La definizione del vino naturale genera molti dibattiti: non esiste una definizione “legale” o “accademica” che possiamo usare come “dogma”, né sembra essere la principale preoccupazione dei vignaioli. Al contrario, c’è una significativa coesione nei settori che difendono la più radicale ideologia quando si tratta di coltivare l’uva e di elaborare il vino. L’etichetta “naturale” è la parola più utilizzata da tutti coloro che si diffondono a livello internazionale in questo modo di fare il vino, in quanto è l’unico modo per differenziarsi fino ad ora da un prodotto industriale.

Il vino naturale può o può non essere certificato da organismi competenti in ciascun paese d’origine: ciò che è chiaro è che questi vini sono realizzati esclusivamente con uva, senza filtraggio, senza chiarificazioni, senza stabilizzazione e senza l’aggiunta di alcun tipo di sostanza chimica (prima, durante o dopo tutti i processi). Esso è ottenuto solo con una saggia agricoltura e un minimo intervento umano nella terra: ad esempio arando il meno possibile, raccogliendo l’uva in modo manuale, seminando legumi – se necessario – per creare una sana concorrenza vegetale e apportare materia organica, ecc.

Un vino naturale deve soddisfare i seguenti requisiti: uve da agricoltura biologica, biodinamica o permacoltura e raccolta a mano. La fermentazione alcolica viene effettuata senza aggiunta di lieviti commerciali e la fermentazione malo-lattica senza aggiungere batteri. Livelli di zucchero, acidità, colore o alcol non vengono mai corretti. Esso non è chiarificato e filtrato in modo aggressivo o non viene filtrato in nessun caso. Non è stabilizzato usando tecniche enologiche chimiche o industriali. La micro-ossigenazione o qualsiasi altro processo che accelera o simula i processi naturali di trasformazione non viene mai eseguito. Non vengono aggiunti solfiti.

La stragrande maggioranza degli artigiani del settore opera al di fuori di qualsiasi certificazione; tuttavia i loro vini sono posizionati nei migliori ristoranti del mondo per la loro più alta qualità.
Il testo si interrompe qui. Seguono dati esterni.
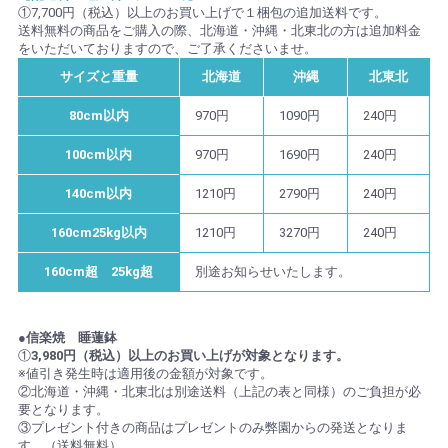
①7,700円（税込）以上のお買い上げで１梱包の追加送料です。
送料無料の商品をご購入の際、北海道・沖縄・北東北の方は追加料金
をいただいておりますので、ご了承くださいませ。
サイズと重量
北海道
沖縄
北東北
80cm以内
970円
1090円
240円
100cm以内
970円
1690円
240円
140cm以内
1210円
2790円
240円
160cm25kg以内
1210円
3270円
240円
160cm超 25kg超
別途お知らせいたします。
●信楽焼 睡蓮鉢
①
3,980円（税込）以上のお買い上げが対象となります。
※値引き発生時は適用後の金額が対象です。
②北海道・沖縄・北東北は別途送料（上記の表と同様）のご負担が必
要となります。
③プレゼント付きの商品はプレゼントのみ弊園からの発送となりま
す。（送料無料）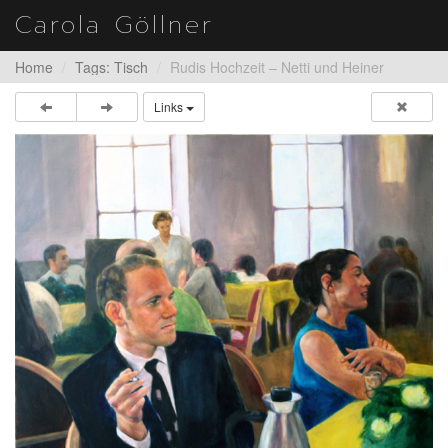
Carola Göllner
Home
Tags: Tisch
Rudis Hochzeit – Netti und Heiner
Links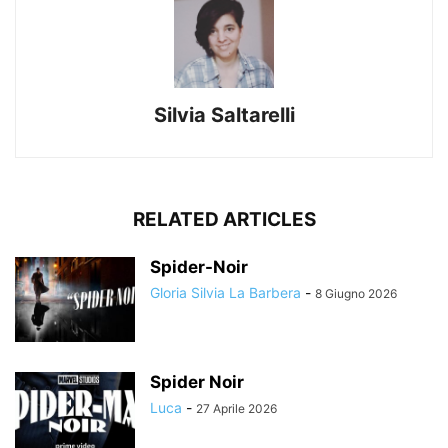
Silvia Saltarelli
RELATED ARTICLES
Spider-Noir
Gloria Silvia La Barbera
-
8 Giugno 2026
Spider Noir
Luca
-
27 Aprile 2026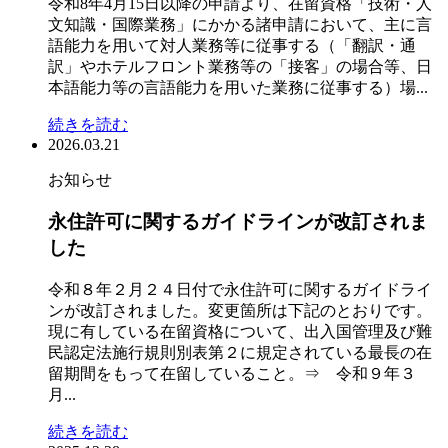
令和8年4月15日以降の申請より、在留資格「技術・人
文知識・国際業務」にかかる諸申請において、主に言
語能力を用いて対人業務等に従事する（「翻訳・通
訳」やホテルフロント業務等の「接客」の場合等、日
本語能力等の言語能力を用いた業務に従事する）場...
続きを読む
2026.03.21
お知らせ
永住許可に関するガイドラインが改訂されま
した
令和８年２月２４日付で永住許可に関するガイドライ
ンが改訂されました。変更箇所は下記のとおりです。
現に有している在留資格について、出入国管理及び難
民認定法施行規則別表第２に規定されている最長の在
留期間をもって在留していること。⇒ 令和９年３
月...
続きを読む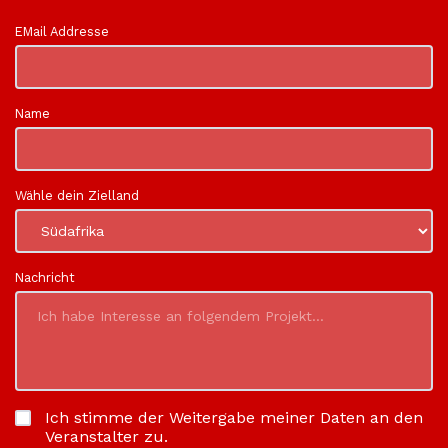
EMail Addresse
Name
Wähle dein Zielland
Nachricht
Ich stimme der Weitergabe meiner Daten an den
Veranstalter zu.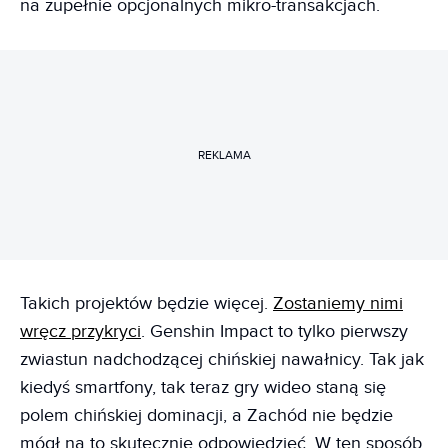
na zupełnie opcjonalnych mikro-transakcjach.
REKLAMA
Takich projektów będzie więcej.
Zostaniemy nimi
wręcz przykryci
. Genshin Impact to tylko pierwszy
zwiastun nadchodzącej chińskiej nawałnicy. Tak jak
kiedyś smartfony, tak teraz gry wideo staną się
polem chińskiej dominacji, a Zachód nie będzie
mógł na to skutecznie odpowiedzieć. W ten sposób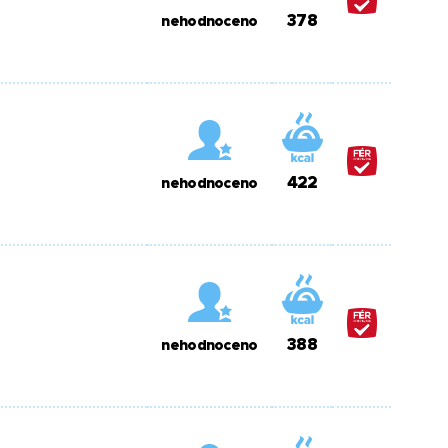
378
nehodnoceno
422
nehodnoceno
388
nehodnoceno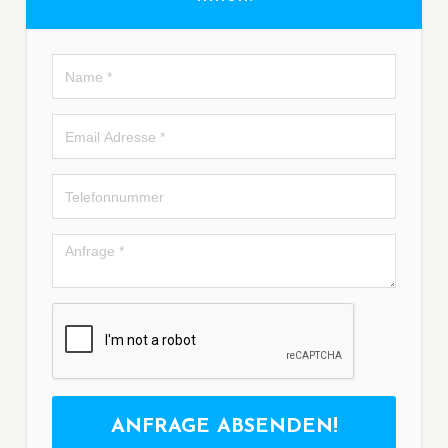
ANFRAGE ABSENDEN!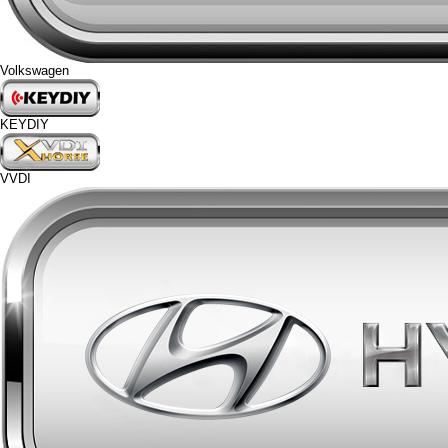
Volkswagen
KEYDIY
VVDI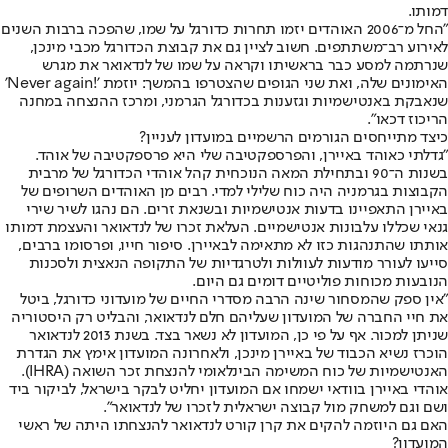
דמותו.
"החל מ־2006 האוהדים יזמו תחרות כדורגל על שמו, שהפכה ברבות השנים
לאירוע רב־משתתפים. חשוב לציין גם את קבוצת הכדורגל מכבי מינכן,
שנרתמה למסע כבר בראשיתו וקראה על שמו של לנדאואר את מגרש
האימונים שלה, ואת שני הגופים שהצטרפו בהמשך: יוזמת '!Never again'
שנאבקת באנטישמיות וגזענות בכדורגל הגרמני, ומרכז ההנצחה במחנה
הריכוז דכאו".
כיצד מתייחסים הגורמים הרשמיים במועדון לעניין?
"גדלתי כאוהד באיירן, והפרספקטיבה שלי היא פרספקטיבה של אוהד.
בשנות ה־90 ובתחילת המאה הנוכחית קהל אוהדי הכדורגל של מרבית
הקבוצות בגרמניה היה כוח שלילי למדי. רבים מן האוהדים השרופים של
באיירן התאפיינו בדעות אנטישמיות ובשנאת זרים. הם נהגו לשיר שירי
גנאי שכללו עלבונות אנטישמיים. העלאת זכרו של לנדאואר והעצמת דמותו
אותתו שהתנהגות כזו לא מתאימה לבאיירן. סיפור חייו, ופרסומו ברבים,
סייעו לעורר מודעות לעוולות ולטרגדיות של התקופה הנאצית ולסכנות
הנובעות מכוחות פוליטיים דומים גם היום.
"אין ספק שהמסחור שינה הרבה מסדרי החיים של מועדוני כדורגל, ביטל
את חיי החברה של המועדון שעליהם חלם לנדאואר, והבליט רק היסטוריה
שניתן למכור. אף על פי כן, המועדון לא נשאר בצד. בשנת 2013 לנדאואר
הוכרז נשיא הכבוד של באיירן מינכן, ולאחרונה המועדון אימץ את הגדרת
האנטישמיות של כוח המשימה הבינלאומי להנצחת זכר השואה (IHRA).
אוהדי באיירן בוודאי ישמחו אם המועדון יחליט לבקר בישראל, לביקור ביד
ושם וגם למשחק מול קבוצה ישראלית לזכרו של לנדאואר".
האם גם היוזמה להקים את קרן קורט לנדאואר להנצחתו היתה של ראשי
המועדון?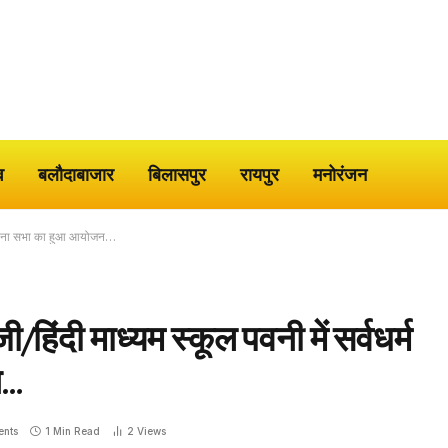
व
बलौदाबाजार
बिलासपुर
रायपुर
मनोरंजन
 प्रार्थना सभा का हुआ आयोजन…
जी/हिंदी माध्यम स्कूल पवनी में सर्वधर्म
न…
nts
1 Min Read
2
Views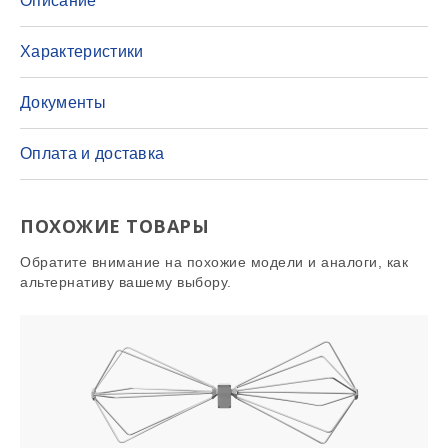
Описание
Характеристики
Документы
Оплата и доставка
ПОХОЖИЕ ТОВАРЫ
Обратите внимание на похожие модели и аналоги, как
альтернативу вашему выбору.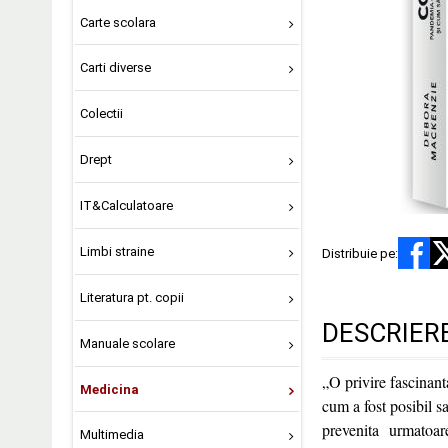
Carte scolara
Carti diverse
Colectii
Drept
IT&Calculatoare
Limbi straine
Distribuie pe:
Literatura pt. copii
DESCRIER
Manuale scolare
„O privire fascinan
Medicina
cum a fost posibil 
prevenita urmatoar
Multimedia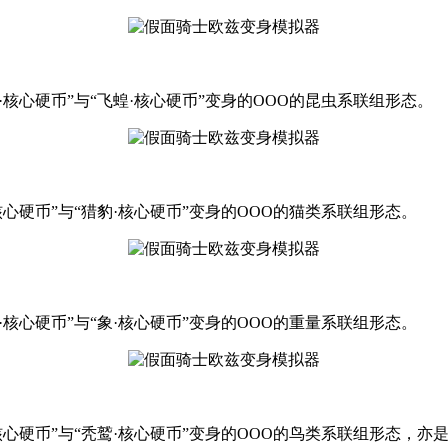
螂·核心硬币”与“飞蝗·核心硬币”变身的OOO的昆虫系联组形态。
·核心硬币”与“猎豹·核心硬币”变身的OOO的猫类系联组形态。
猩·核心硬币”与“象·核心硬币”变身的OOO的重量系联组形态。
雀·核心硬币”与“秃鹫·核心硬币”变身的OOO的鸟类系联组形态，亦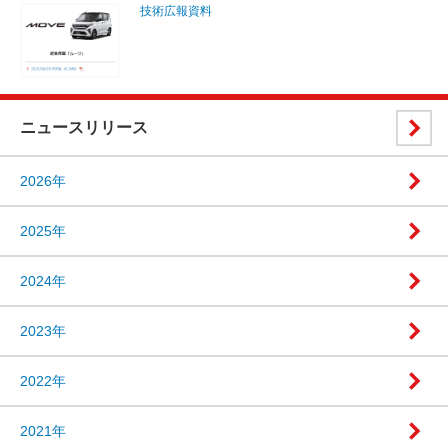
技術広報資料
ニュースリリース
2026年
2025年
2024年
2023年
2022年
2021年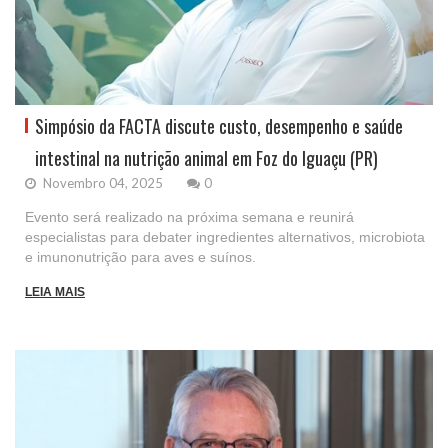
Simpósio da FACTA discute custo, desempenho e saúde
intestinal na nutrição animal em Foz do Iguaçu (PR)
Novembro 04, 2025
0
Evento será realizado na próxima semana e reunirá
especialistas para debater ingredientes alternativos, microbiota
e imunonutrição para aves e suínos.
LEIA MAIS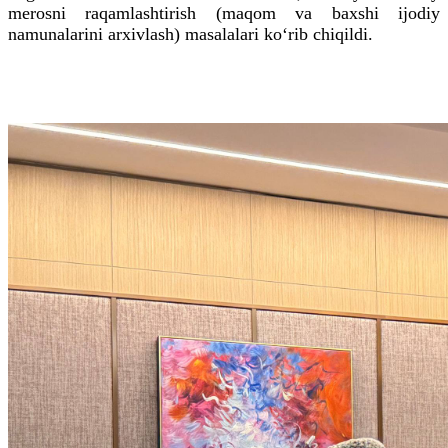
merosni raqamlashtirish (maqom va baxshi ijodiy
namunalarini arxivlash) masalalari ko‘rib chiqildi.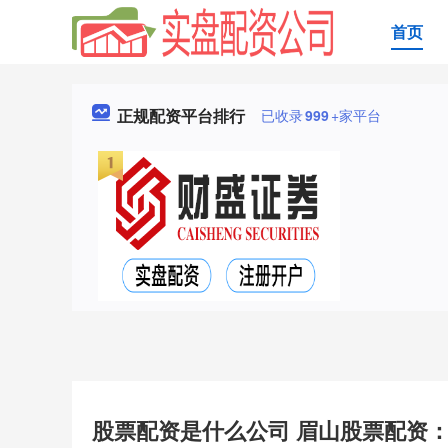
首页
正规配资平台排行
已收录
999
+家平台
股票配资是什么公司 眉山股票配资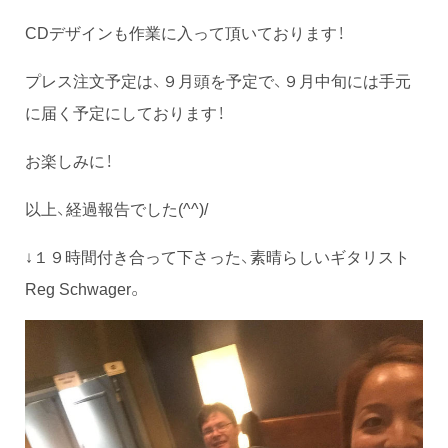
CDデザインも作業に入って頂いております！
プレス注文予定は、９月頭を予定で、９月中旬には手元
に届く予定にしております！
お楽しみに！
以上、経過報告でした(^^)/
↓１９時間付き合って下さった、素晴らしいギタリスト
Reg Schwager。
Scommettere sul piccolo produttore e per un giusto riconoscimento!

É giusto far notare come chi, oltre che praticare un agricoltura biologica, biodinamica o permacoltura, si assume molti rischi nell’intervenire il meno possibile in fase di vinificazione. Questo perché non aggiungere conservanti al vino significa lasciarlo esposto a continue evoluzioni ed avere un prodotto finale dalle diverse caratteristiche anno dopo anno. Ciò a volte non è accettato dal mercato e, se associato al fatto che da una sola vendemmia può dipendere l’economia di un intera famiglia, espone l’artigiano a forte rischio imprenditoriale.

Si tratta dunque di una decisione difficile e coraggiosa, soprattutto per coloro che decidono di cambiare i loro processi di vinificazione, iniziando a lavorare con questa filosofia. Per questo motivo VellaTerra non appoggia alcuna radicalizzazione, ma cerca di capire il singolo caso ed avvicinarsi alle realtà di ogni singolo vignaiolo.

In VT ci incontriamo e studiamo il loro lavoro senza pregiudizi, ma solo sotto parametri basati sull’etica e sulla trasparenza.

Diversi modo di fare VINO: Veritá e miti

Il nostro desiderio è che, in misura crescente ogni anno, agricoltori e viticoltori abbiano il coraggio di lanciarsi verso la produzione di prodotti liberi e spontanei, rappresentativi del loro territorio e rispettosi dell’ambiente che li e ci circonda. Questo però richiede ancora molto lavoro, da effettuarsi insieme ai distributori e al settore ristorativo della città. Ciò al fine di aprire un mercato nuovo e promuovere sempre più questa filosofia nel fare vino, che ci dà tanto orgoglio e soddisfazione!